Nurses play many roles in the health care world today. The exact role a nurse plays often depends on the education and certification they hold. A CNA, or certified nursing assistant, is usually the least educated nurse. They provide direct patient care. They help patient with personal hygiene and help them become ambulatory. They are the people who work with patients on a daily personal level. They record information they find and notify other medical personnel to any changes that the patient shows. They help educate patients and their families in how to handle basic care for someone who is having troubles with personal care.
The LPN (or LVN) is the next level up in education. The LPN often has duties that overlap with both the CNA and the RN. The LPN takes vital signs and records them. They monitor for any changes and notify doctors of problems. They help patients prepare for tests and checkups.

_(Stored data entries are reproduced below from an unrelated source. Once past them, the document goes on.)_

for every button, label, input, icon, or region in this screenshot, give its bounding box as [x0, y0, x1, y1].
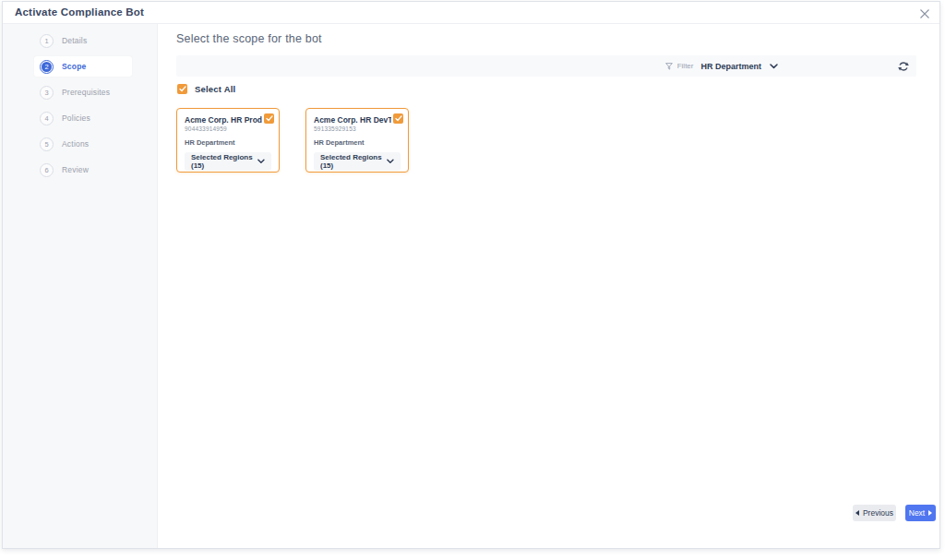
close-icon — [919, 8, 930, 19]
previous-button-label: Previous — [863, 508, 893, 518]
select-all-label: Select All — [195, 84, 235, 94]
regions-dropdown[interactable]: Selected Regions (15) — [314, 152, 401, 171]
step-label: Scope — [62, 62, 87, 71]
step-prerequisites[interactable]: 3 Prerequisites — [34, 82, 132, 102]
chevron-down-icon — [770, 64, 778, 69]
account-checkbox[interactable] — [393, 113, 403, 124]
step-number-badge: 6 — [40, 163, 54, 177]
page-title: Select the scope for the bot — [176, 32, 322, 45]
filter-bar: Filter HR Department — [176, 55, 916, 77]
account-checkbox[interactable] — [264, 113, 274, 124]
select-all-row: Select All — [177, 84, 235, 94]
step-number-badge: 3 — [40, 86, 54, 100]
step-policies[interactable]: 4 Policies — [34, 108, 132, 128]
step-actions[interactable]: 5 Actions — [34, 134, 132, 154]
step-details[interactable]: 1 Details — [34, 30, 132, 51]
account-id: 591335929153 — [314, 125, 401, 132]
filter-label: Filter — [677, 62, 694, 70]
step-number-badge: 5 — [40, 137, 54, 151]
close-button[interactable] — [917, 6, 932, 21]
select-all-checkbox[interactable] — [177, 84, 187, 94]
next-button[interactable]: Next — [905, 505, 936, 521]
step-label: Policies — [62, 113, 90, 123]
regions-label: Selected Regions (15) — [320, 153, 387, 170]
step-label: Prerequisites — [62, 88, 110, 97]
filter-value: HR Department — [700, 62, 761, 71]
funnel-icon — [665, 63, 673, 70]
step-label: Actions — [62, 139, 89, 149]
chevron-down-icon — [387, 159, 394, 164]
account-cards-row: Acme Corp. HR Prod 904433914959 HR Depar… — [176, 108, 409, 173]
next-button-label: Next — [909, 508, 925, 518]
account-card[interactable]: Acme Corp. HR Prod 904433914959 HR Depar… — [176, 108, 280, 173]
filter-dropdown[interactable]: Filter HR Department — [665, 55, 778, 77]
account-id: 904433914959 — [185, 125, 271, 132]
regions-dropdown[interactable]: Selected Regions (15) — [185, 152, 271, 171]
account-name: Acme Corp. HR Prod — [185, 115, 262, 125]
refresh-icon — [897, 60, 910, 73]
modal-title: Activate Compliance Bot — [15, 6, 144, 18]
step-number-badge: 4 — [40, 112, 54, 125]
step-number-badge: 1 — [40, 34, 54, 48]
scope-step-content: Select the scope for the bot Filter HR D… — [158, 24, 939, 548]
previous-button[interactable]: Previous — [853, 505, 896, 521]
next-arrow-icon — [928, 510, 932, 516]
modal-header: Activate Compliance Bot — [3, 2, 939, 24]
check-icon — [395, 115, 402, 122]
wizard-sidebar: 1 Details 2 Scope 3 Prerequisites 4 Poli… — [3, 24, 158, 548]
step-label: Details — [62, 36, 87, 45]
account-name: Acme Corp. HR DevTe... — [314, 115, 391, 125]
account-card[interactable]: Acme Corp. HR DevTe... 591335929153 HR D… — [305, 108, 409, 173]
refresh-button[interactable] — [897, 60, 910, 73]
check-icon — [266, 115, 273, 122]
activate-compliance-bot-modal: Activate Compliance Bot 1 Details 2 Scop… — [2, 1, 940, 549]
regions-label: Selected Regions (15) — [191, 153, 257, 170]
wizard-footer: Previous Next — [853, 505, 936, 521]
step-label: Review — [62, 165, 89, 174]
previous-arrow-icon — [855, 510, 859, 516]
step-scope[interactable]: 2 Scope — [34, 56, 132, 77]
chevron-down-icon — [257, 159, 265, 164]
step-number-badge: 2 — [40, 60, 54, 74]
steps-list: 1 Details 2 Scope 3 Prerequisites 4 Poli… — [3, 24, 157, 180]
account-group: HR Department — [185, 138, 271, 147]
check-icon — [179, 86, 186, 92]
step-review[interactable]: 6 Review — [34, 160, 132, 180]
account-group: HR Department — [314, 138, 401, 147]
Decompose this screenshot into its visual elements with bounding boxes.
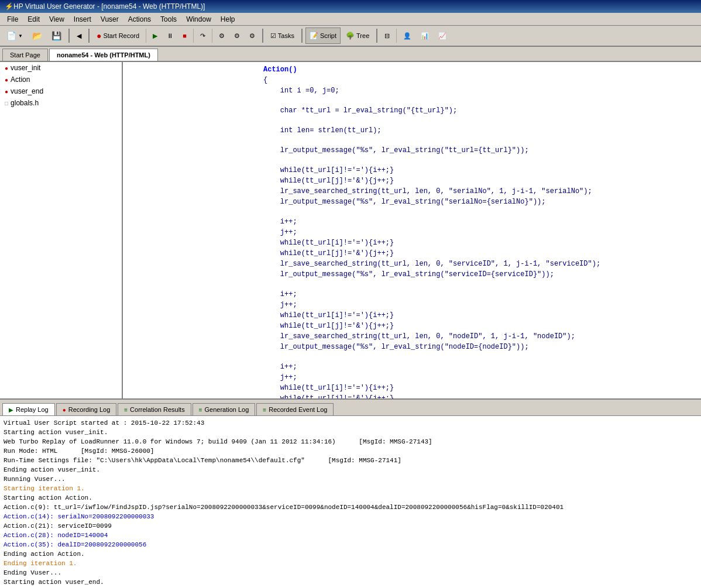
tree-item-action[interactable]: ● Action	[0, 74, 122, 85]
code-line: lr_output_message("%s", lr_eval_string("…	[123, 197, 701, 207]
action-icon: ●	[5, 77, 8, 83]
stop-button[interactable]: ■	[178, 27, 191, 44]
compile-button[interactable]: ⚙	[215, 27, 229, 44]
play-button[interactable]: ▶	[149, 27, 161, 44]
log-line: Virtual User Script started at : 2015-10…	[4, 418, 697, 428]
log-area: Virtual User Script started at : 2015-10…	[0, 416, 701, 588]
code-line: while(tt_url[j]!='&'){j++;}	[123, 248, 701, 259]
code-line: while(tt_url[i]!='='){i++;}	[123, 238, 701, 248]
script-label: Script	[320, 32, 336, 39]
code-line: i++;	[123, 362, 701, 372]
menu-vuser[interactable]: Vuser	[96, 14, 123, 25]
code-line: lr_output_message("%s", lr_eval_string("…	[123, 269, 701, 280]
results-icon: 📈	[438, 32, 446, 40]
title-text: HP Virtual User Generator - [noname54 - …	[13, 2, 205, 11]
pause-icon: ⏸	[167, 32, 173, 39]
generation-icon: ≡	[199, 407, 202, 413]
run-settings-icon: ⚙	[234, 32, 240, 40]
step-button[interactable]: ↷	[196, 27, 209, 44]
code-line: int i =0, j=0;	[123, 85, 701, 96]
log-line: Starting action vuser_init.	[4, 428, 697, 437]
replay-icon: ▶	[9, 407, 13, 413]
log-line: Action.c(14): serialNo=2008092200000033	[4, 512, 697, 521]
log-line: Ending action vuser_init.	[4, 465, 697, 474]
title-bar: ⚡ HP Virtual User Generator - [noname54 …	[0, 0, 701, 13]
layout-button[interactable]: ⊟	[380, 27, 394, 44]
tab-noname54[interactable]: noname54 - Web (HTTP/HTML)	[49, 49, 158, 61]
new-dropdown[interactable]: ▼	[18, 33, 23, 39]
tasks-label: Tasks	[278, 32, 294, 39]
bottom-tab-bar: ▶ Replay Log ● Recording Log ≡ Correlati…	[0, 400, 701, 416]
menu-file[interactable]: File	[2, 14, 23, 25]
tab-generation-log[interactable]: ≡ Generation Log	[193, 403, 256, 415]
separator-5	[212, 29, 212, 43]
menu-tools[interactable]: Tools	[156, 14, 181, 25]
agent-icon: 👤	[403, 32, 411, 40]
title-icon: ⚡	[5, 2, 13, 11]
stop-icon: ■	[183, 32, 187, 39]
log-line: Action.c(9): tt_url=/iwflow/FindJspID.js…	[4, 503, 697, 512]
tab-recorded-event-log[interactable]: ≡ Recorded Event Log	[256, 403, 334, 415]
code-line: while(tt_url[i]!='='){i++;}	[123, 383, 701, 393]
separator-1	[68, 29, 70, 43]
code-line: while(tt_url[j]!='&'){j++;}	[123, 321, 701, 331]
log-line: Starting iteration 1.	[4, 484, 697, 493]
menu-insert[interactable]: Insert	[69, 14, 96, 25]
tab-correlation-results[interactable]: ≡ Correlation Results	[118, 403, 191, 415]
code-line: while(tt_url[i]!='='){i++;}	[123, 165, 701, 176]
code-line: int len= strlen(tt_url);	[123, 125, 701, 136]
results-button[interactable]: 📈	[434, 27, 451, 44]
log-line: Ending iteration 1.	[4, 559, 697, 568]
monitor-button[interactable]: 📊	[417, 27, 433, 44]
menu-edit[interactable]: Edit	[23, 14, 44, 25]
globals-icon: □	[5, 100, 8, 106]
vuser-init-icon: ●	[5, 65, 8, 71]
recorded-event-icon: ≡	[263, 407, 266, 413]
run-settings-button[interactable]: ⚙	[230, 27, 244, 44]
menu-help[interactable]: Help	[216, 14, 240, 25]
save-icon: 💾	[51, 31, 61, 40]
play-icon: ▶	[153, 32, 157, 40]
code-line	[123, 207, 701, 216]
log-line: Run-Time Settings file: "C:\Users\hk\App…	[4, 456, 697, 465]
tasks-button[interactable]: ☑ Tasks	[266, 27, 298, 44]
code-line: lr_save_searched_string(tt_url, len, 0, …	[123, 331, 701, 342]
menu-view[interactable]: View	[44, 14, 69, 25]
tab-recording-log[interactable]: ● Recording Log	[56, 403, 117, 415]
log-line: Ending Vuser...	[4, 568, 697, 577]
new-icon: 📄	[6, 31, 16, 40]
tab-replay-log[interactable]: ▶ Replay Log	[2, 403, 55, 415]
code-line	[123, 156, 701, 165]
menu-bar: File Edit View Insert Vuser Actions Tool…	[0, 13, 701, 26]
left-panel: ● vuser_init ● Action ● vuser_end □ glob…	[0, 62, 123, 398]
save-button[interactable]: 💾	[47, 27, 66, 44]
log-line: Running Vuser...	[4, 474, 697, 484]
compile-icon: ⚙	[219, 32, 225, 40]
code-line: {	[123, 75, 701, 85]
menu-actions[interactable]: Actions	[123, 14, 156, 25]
code-line	[123, 136, 701, 145]
tree-item-vuser-end[interactable]: ● vuser_end	[0, 85, 122, 97]
start-record-button[interactable]: ● Start Record	[92, 27, 143, 44]
open-button[interactable]: 📂	[28, 27, 46, 44]
tree-button[interactable]: 🌳 Tree	[342, 27, 373, 44]
separator-8	[376, 29, 377, 43]
script-icon: 📝	[310, 32, 318, 40]
separator-9	[396, 29, 397, 43]
back-button[interactable]: ◀	[73, 27, 85, 44]
code-line: lr_output_message("%s", lr_eval_string("…	[123, 342, 701, 352]
new-button[interactable]: 📄 ▼	[2, 27, 27, 44]
tree-item-globals[interactable]: □ globals.h	[0, 97, 122, 109]
options-button[interactable]: ⚙	[245, 27, 259, 44]
tab-start-page[interactable]: Start Page	[2, 49, 48, 61]
log-line: Action.c(35): dealID=2008092200000056	[4, 540, 697, 549]
pause-button[interactable]: ⏸	[163, 27, 177, 44]
script-button[interactable]: 📝 Script	[305, 27, 341, 44]
code-line: lr_save_searched_string(tt_url, len, 0, …	[123, 186, 701, 197]
code-editor[interactable]: Action(){ int i =0, j=0; char *tt_url = …	[123, 62, 701, 398]
agent-button[interactable]: 👤	[399, 27, 415, 44]
menu-window[interactable]: Window	[181, 14, 216, 25]
log-line: Action.c(28): nodeID=140004	[4, 531, 697, 540]
log-line: Starting action vuser_end.	[4, 577, 697, 587]
tree-item-vuser-init[interactable]: ● vuser_init	[0, 62, 122, 74]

They monitor medications and make sure the patients take their medications as prescribed by the doctor. They can monitor IV bags, replace catheters, perform wound care, and help with oxygen administration. They help with patient hygiene as needed. They can do their job in hospitals, homes, nursing facilities, and rehabilitation facilities, among others.
RNs or registered nurses are usually the largest group of nurses in most hospitals. RNs generally combine patient care with leadership skills. With CNAs and LPNs handling many of the day to day care needs, the RNs concentrate on providing patients with the care and education they need. They monitor patient progression and can request specialists to come in for assessments. They administer IVs. The RN works with the patients in curing problems that disease cause problems while doctors work directly on the disease. For example, a doctor can treat a diabetic's disease. The RN works to educate the patient in how to care for themselves as diabetics.
Nurses can also take on roles in administration, education, and in advanced care positions. Many hospital administration positions are in the hands of nurses. They monitor patient care and help with care coordination. They supervise other medical personnel. Nurse educators are the ones that help train nurses of the future. They educate at all levels of nursing care from the CNA up to the nurse specialists. Advanced care positions can include certified nurse anesthetists and certified nurse midwives. These roles require advanced education and training in most cases.